[Dataset items]
- - -

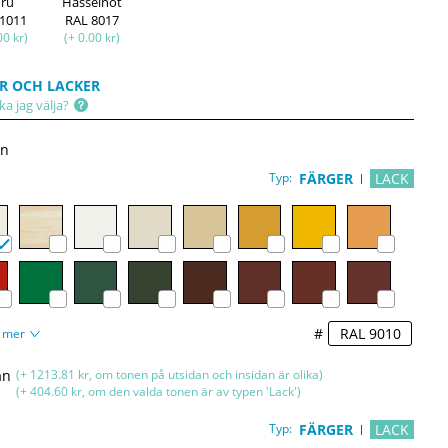
uru
Hasselnöt
 1011
RAL 8017
00 kr)
(+ 0.00 kr)
R OCH LACKER
ka jag välja?
an
Typ:
FÄRGER
LACK
#
 mer
an
(+ 1213.81 kr, om tonen på utsidan och insidan är olika)
(+ 404.60 kr, om den valda tonen är av typen 'Lack')
Typ:
FÄRGER
LACK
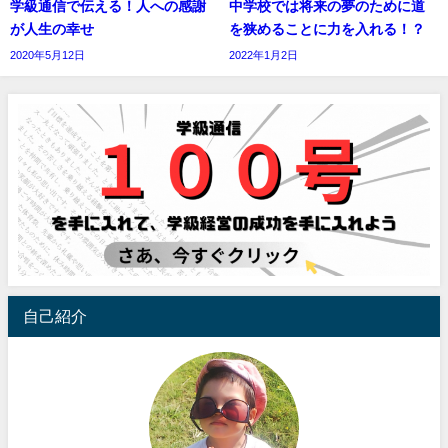
学級通信で伝える！人への感謝
中学校では将来の夢のために道
が人生の幸せ
を狭めることに力を入れる！？
2020年5月12日
2022年1月2日
自己紹介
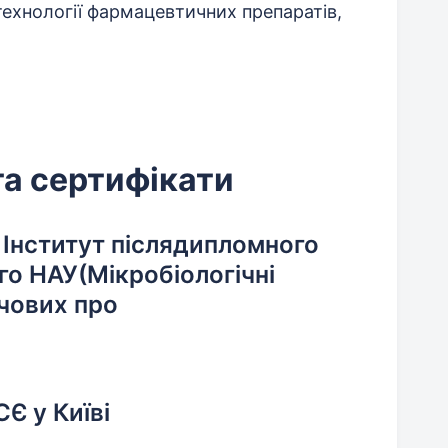
технології фармацевтичних препаратів,
та сертифікати
: Інститут післядипломного
го НАУ(Мікробіологічні
чових про
 у Київі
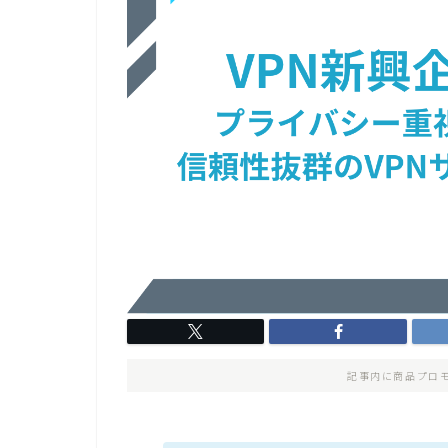
記事内に商品プロ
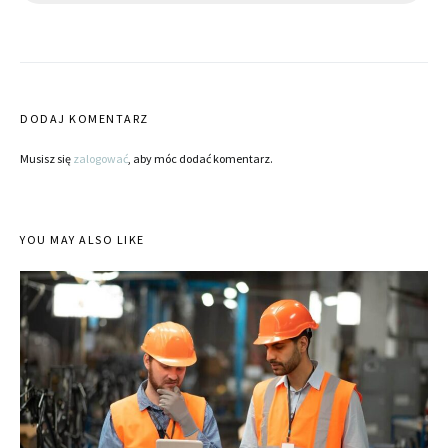
DODAJ KOMENTARZ
Musisz się
zalogować
, aby móc dodać komentarz.
YOU MAY ALSO LIKE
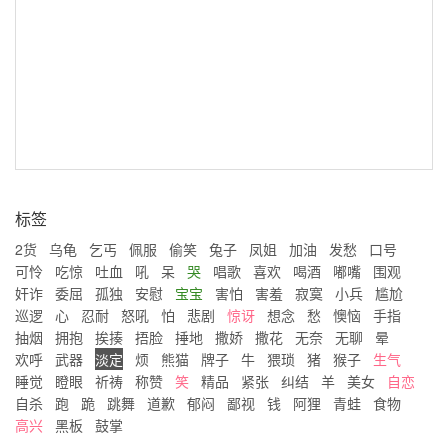
标签
2货
乌龟
乞丐
佩服
偷笑
兔子
凤姐
加油
发愁
口号
可怜
吃惊
吐血
吼
呆
哭
唱歌
喜欢
喝酒
嘟嘴
围观
奸诈
委屈
孤独
安慰
宝宝
害怕
害羞
寂寞
小兵
尴尬
巡逻
心
忍耐
怒吼
怕
悲剧
惊讶
想念
愁
懊恼
手指
抽烟
拥抱
挨揍
捂脸
捶地
撒娇
撒花
无奈
无聊
晕
欢呼
武器
淡定
烦
熊猫
牌子
牛
猥琐
猪
猴子
生气
睡觉
瞪眼
祈祷
称赞
笑
精品
紧张
纠结
羊
美女
自恋
自杀
跑
跪
跳舞
道歉
郁闷
鄙视
钱
阿狸
青蛙
食物
高兴
黑板
鼓掌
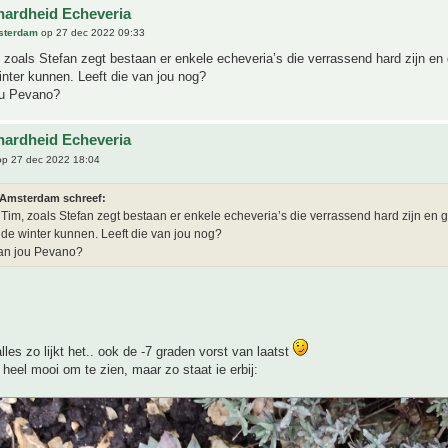
hardheid Echeveria
sterdam
op 27 dec 2022 09:33
 zoals Stefan zegt bestaan er enkele echeveria’s die verrassend hard zijn en
inter kunnen. Leeft die van jou nog?
ou Pevano?
hardheid Echeveria
p 27 dec 2022 18:04
 Amsterdam schreef:
 Tim, zoals Stefan zegt bestaan er enkele echeveria’s die verrassend hard zijn en 
 de winter kunnen. Leeft die van jou nog?
van jou Pevano?
alles zo lijkt het.. ook de -7 graden vorst van laatst
t heel mooi om te zien, maar zo staat ie erbij:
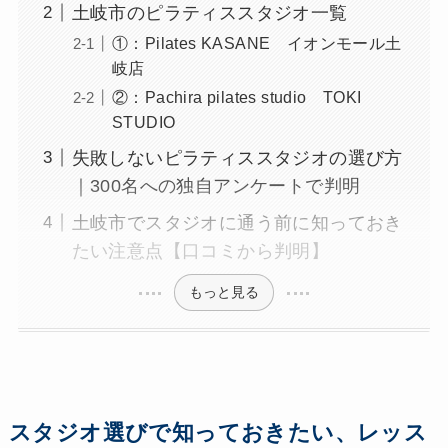
土岐市のピラティススタジオ一覧
①：Pilates KASANE イオンモール土
岐店
②：Pachira pilates studio TOKI
STUDIO
失敗しないピラティススタジオの選び方
｜300名への独自アンケートで判明
土岐市でスタジオに通う前に知っておき
たい注意点【口コミから判明】
もっと見る
スタジオ選びで知っておきたい、レッス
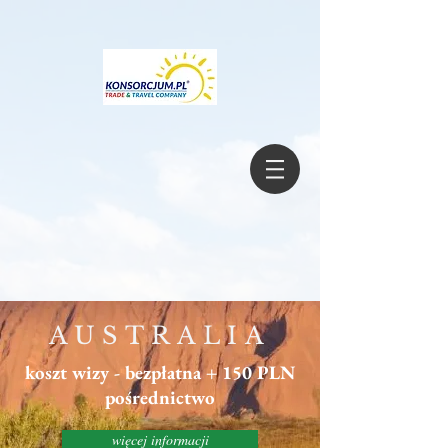
AUSTRALIA
koszt wizy - bezpłatna + 150 PLN
pośrednictwo
więcej informacji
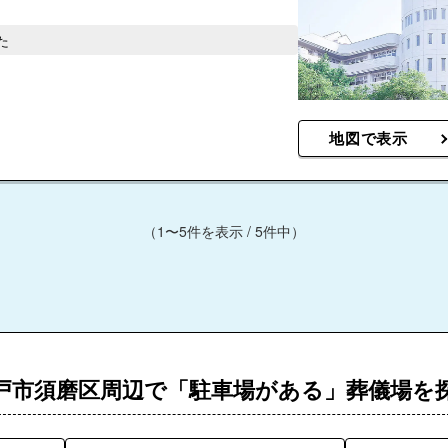
た
地図で表示
（1〜5件を表示 / 5件中）
戸市須磨区周辺で「駐車場がある」葬儀場を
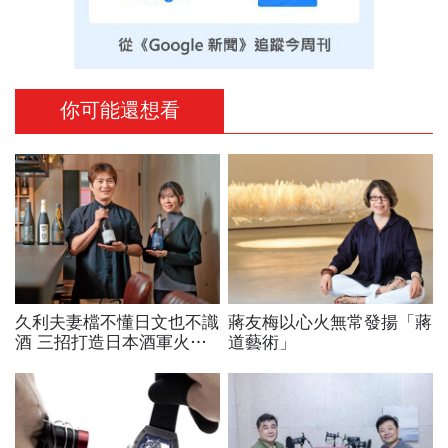
你可能還想看
久利夫妻檔不懂日文也不識
蔣友梅以心火無常發揚「蔣
酒 三招打造日本酒軍火庫
道藝術」
收服兩千餐廳 清酒門外漢
躍前三大代理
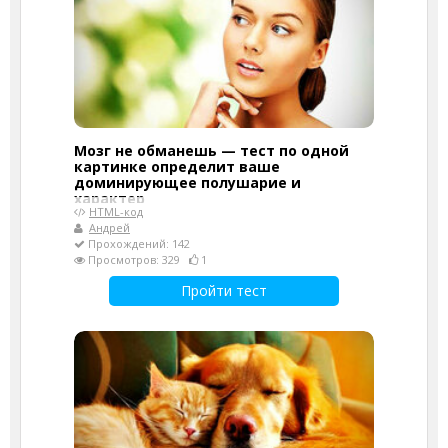
Мозг не обманешь — тест по одной
картинке определит ваше
доминирующее полушарие и
характер
HTML-код
Андрей
Прохождений: 142
Просмотров: 329
1
Пройти тест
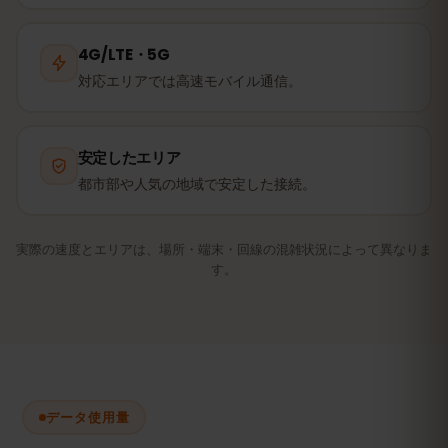
4G/LTE・5G
対応エリアでは高速モバイル通信。
安定したエリア
都市部や人気の地域で安定した接続。
実際の速度とエリアは、場所・端末・回線の混雑状況によって異なりま
す。
データ使用量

- - -

Task instructions: Every record above needs to be repeated exactly; pictures are to be left out.

Written response:
uru
Hasselnöt
 1011
RAL 8017
00 kr)
(+ 0.00 kr)
R OCH LACKER
ka jag välja?
an
Typ:
FÄRGER
LACK
#
 mer
an
(+ 1213.81 kr, om tonen på utsidan och insidan är olika)
(+ 404.60 kr, om den valda tonen är av typen 'Lack')
Typ:
FÄRGER
LACK
学級通信で伝える！人への感謝
中学校では将来の夢のために道
が人生の幸せ
を狭めることに力を入れる！？
2020年5月12日
2022年1月2日
自己紹介
технології фармацевтичних препаратів,
та сертифікати
: Інститут післядипломного
го НАУ(Мікробіологічні
чових про
 у Київі
記事内に商品プロ
DODAJ KOMENTARZ
Musisz się
zalogować
, aby móc dodać komentarz.
YOU MAY ALSO LIKE
标签
2货
乌龟
乞丐
佩服
偷笑
兔子
凤姐
加油
发愁
口号
可怜
吃惊
吐血
吼
呆
哭
唱歌
喜欢
喝酒
嘟嘴
围观
奸诈
委屈
孤独
安慰
宝宝
害怕
害羞
寂寞
小兵
尴尬
巡逻
心
忍耐
怒吼
怕
悲剧
惊讶
想念
愁
懊恼
手指
抽烟
拥抱
挨揍
捂脸
捶地
撒娇
撒花
无奈
无聊
晕
欢呼
武器
淡定
烦
熊猫
牌子
牛
猥琐
猪
猴子
生气
睡觉
瞪眼
祈祷
称赞
笑
精品
紧张
纠结
羊
美女
自恋
自杀
跑
跪
跳舞
道歉
郁闷
鄙视
钱
阿狸
青蛙
食物
高兴
黑板
鼓掌
hardheid Echeveria
sterdam
op 27 dec 2022 09:33
 zoals Stefan zegt bestaan er enkele echeveria’s die verrassend hard zijn en
inter kunnen. Leeft die van jou nog?
ou Pevano?
hardheid Echeveria
p 27 dec 2022 18:04
 Amsterdam schreef:
 Tim, zoals Stefan zegt bestaan er enkele echeveria’s die verrassend hard zijn en 
 de winter kunnen. Leeft die van jou nog?
van jou Pevano?
alles zo lijkt het.. ook de -7 graden vorst van laatst
t heel mooi om te zien, maar zo staat ie erbij:
土岐市のピラティススタジオ一覧
①：Pilates KASANE イオンモール土
岐店
②：Pachira pilates studio TOKI
STUDIO
失敗しないピラティススタジオの選び方
｜300名への独自アンケートで判明
土岐市でスタジオに通う前に知っておき
たい注意点【口コミから判明】
もっと見る
スタジオ選びで知っておきたい、レッス
AUSTRALIA
koszt wizy - bezpłatna + 150 PLN
pośrednictwo
więcej informacji
た
地図で表示
（1〜5件を表示 / 5件中）
戸市須磨区周辺で「駐車場がある」葬儀場を
你可能還想看
久利夫妻檔不懂日文也不識
蔣友梅以心火無常發揚「蔣
酒 三招打造日本酒軍火庫
道藝術」
收服兩千餐廳 清酒門外漢
躍前三大代理
Мозг не обманешь — тест по одной
картинке определит ваше
доминирующее полушарие и
характер
HTML-код
Андрей
Прохождений: 142
Просмотров: 329
1
Пройти тест
4G/LTE・5G
対応エリアでは高速モバイル通信。
安定したエリア
都市部や人気の地域で安定した接続。
実際の速度とエリアは、場所・端末・回線の混雑状況によって異なりま
す。
データ使用量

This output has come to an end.